Page layout parsing data:
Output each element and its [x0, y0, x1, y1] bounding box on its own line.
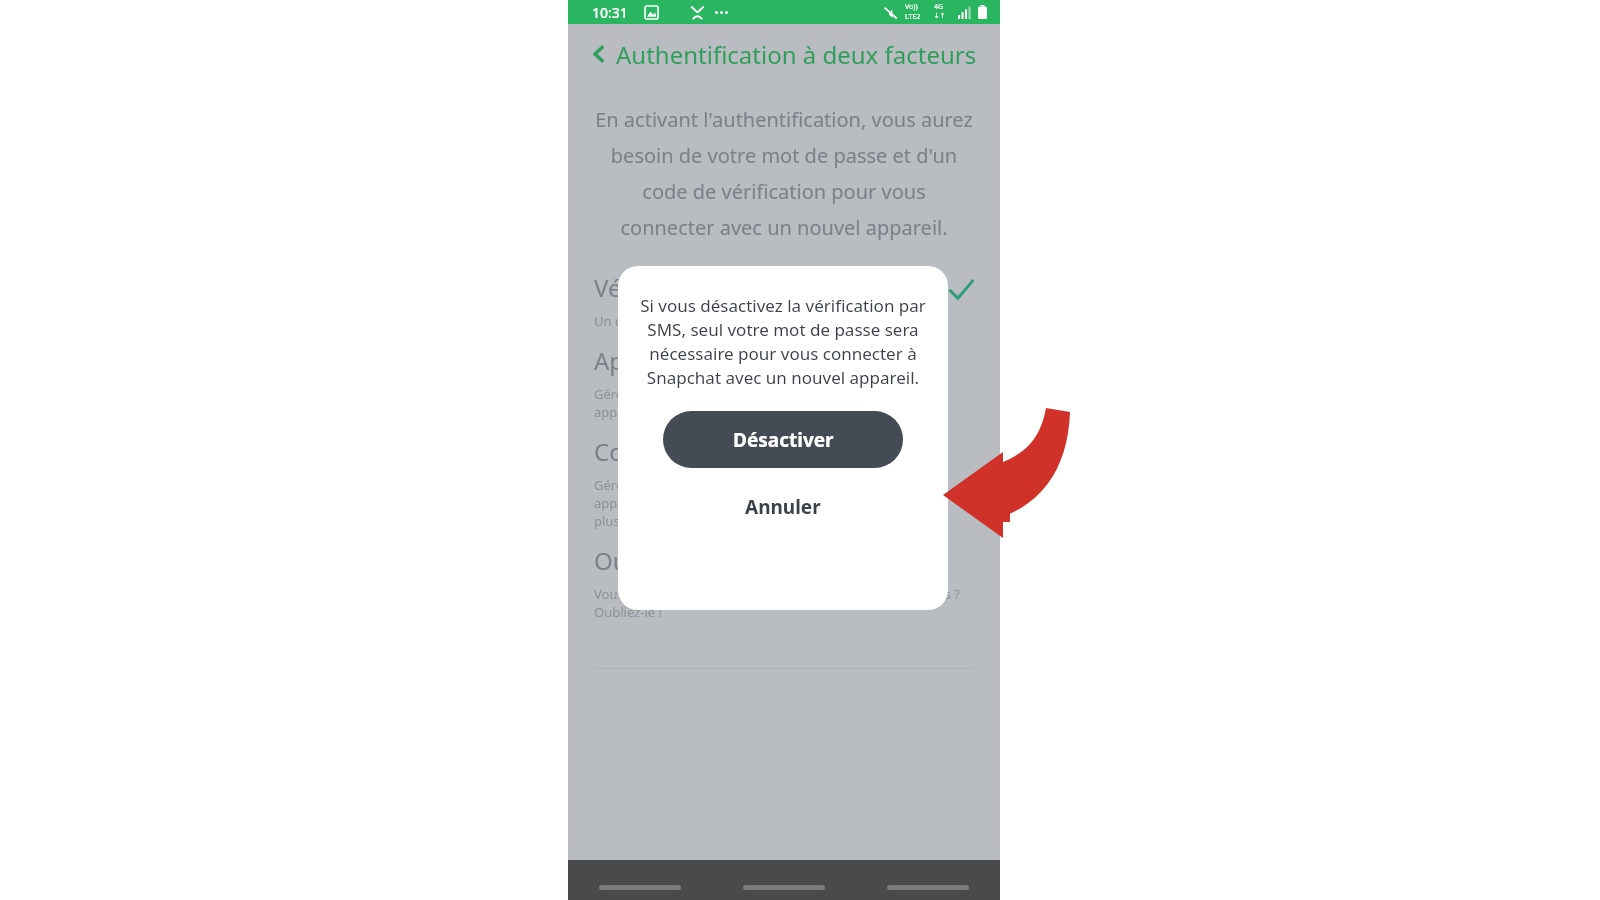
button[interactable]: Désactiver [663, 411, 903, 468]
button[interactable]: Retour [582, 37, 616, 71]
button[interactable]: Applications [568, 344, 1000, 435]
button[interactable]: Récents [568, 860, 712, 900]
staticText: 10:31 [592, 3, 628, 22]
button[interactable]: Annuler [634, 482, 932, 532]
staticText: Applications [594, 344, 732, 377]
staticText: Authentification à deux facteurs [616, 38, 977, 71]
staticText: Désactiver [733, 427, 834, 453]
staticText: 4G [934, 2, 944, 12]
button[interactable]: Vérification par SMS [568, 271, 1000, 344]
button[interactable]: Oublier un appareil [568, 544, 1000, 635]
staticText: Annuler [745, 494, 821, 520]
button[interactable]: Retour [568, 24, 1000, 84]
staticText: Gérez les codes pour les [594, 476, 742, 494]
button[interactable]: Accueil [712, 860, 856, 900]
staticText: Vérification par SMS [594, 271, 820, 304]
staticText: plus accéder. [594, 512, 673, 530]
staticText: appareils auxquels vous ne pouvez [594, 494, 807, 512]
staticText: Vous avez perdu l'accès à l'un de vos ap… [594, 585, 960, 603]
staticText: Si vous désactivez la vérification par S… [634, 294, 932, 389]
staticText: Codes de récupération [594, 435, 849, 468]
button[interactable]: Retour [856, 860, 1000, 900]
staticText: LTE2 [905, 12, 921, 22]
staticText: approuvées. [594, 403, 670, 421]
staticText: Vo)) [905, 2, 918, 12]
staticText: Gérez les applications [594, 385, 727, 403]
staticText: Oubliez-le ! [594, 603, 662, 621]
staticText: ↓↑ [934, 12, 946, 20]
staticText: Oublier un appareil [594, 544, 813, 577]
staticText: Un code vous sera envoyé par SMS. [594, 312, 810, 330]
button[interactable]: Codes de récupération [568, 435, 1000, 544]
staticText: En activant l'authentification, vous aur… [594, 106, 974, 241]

TASK TO CARRY OUT: An exact copy of each entry is required, minus the pictures.

RESPONSE AREA:
Output each element and its [x0, y0, x1, y1] bounding box on its own line.
button[interactable]: Désactiver [663, 411, 903, 468]
button[interactable]: Retour [582, 37, 616, 71]
button[interactable]: Applications [568, 344, 1000, 435]
button[interactable]: Récents [568, 860, 712, 900]
staticText: 10:31 [592, 3, 628, 22]
button[interactable]: Annuler [634, 482, 932, 532]
staticText: Applications [594, 344, 732, 377]
staticText: Authentification à deux facteurs [616, 38, 977, 71]
staticText: Désactiver [733, 427, 834, 453]
staticText: 4G [934, 2, 944, 12]
button[interactable]: Vérification par SMS [568, 271, 1000, 344]
button[interactable]: Oublier un appareil [568, 544, 1000, 635]
staticText: Annuler [745, 494, 821, 520]
button[interactable]: Retour [568, 24, 1000, 84]
staticText: Gérez les codes pour les [594, 476, 742, 494]
button[interactable]: Accueil [712, 860, 856, 900]
staticText: Vérification par SMS [594, 271, 820, 304]
staticText: plus accéder. [594, 512, 673, 530]
staticText: appareils auxquels vous ne pouvez [594, 494, 807, 512]
staticText: Vous avez perdu l'accès à l'un de vos ap… [594, 585, 960, 603]
staticText: Si vous désactivez la vérification par S… [634, 294, 932, 389]
staticText: Codes de récupération [594, 435, 849, 468]
button[interactable]: Retour [856, 860, 1000, 900]
staticText: LTE2 [905, 12, 921, 22]
staticText: approuvées. [594, 403, 670, 421]
staticText: Vo)) [905, 2, 918, 12]
staticText: Gérez les applications [594, 385, 727, 403]
staticText: Oubliez-le ! [594, 603, 662, 621]
staticText: ↓↑ [934, 12, 946, 20]
staticText: Oublier un appareil [594, 544, 813, 577]
staticText: Un code vous sera envoyé par SMS. [594, 312, 810, 330]
button[interactable]: Codes de récupération [568, 435, 1000, 544]
staticText: En activant l'authentification, vous aur… [594, 106, 974, 241]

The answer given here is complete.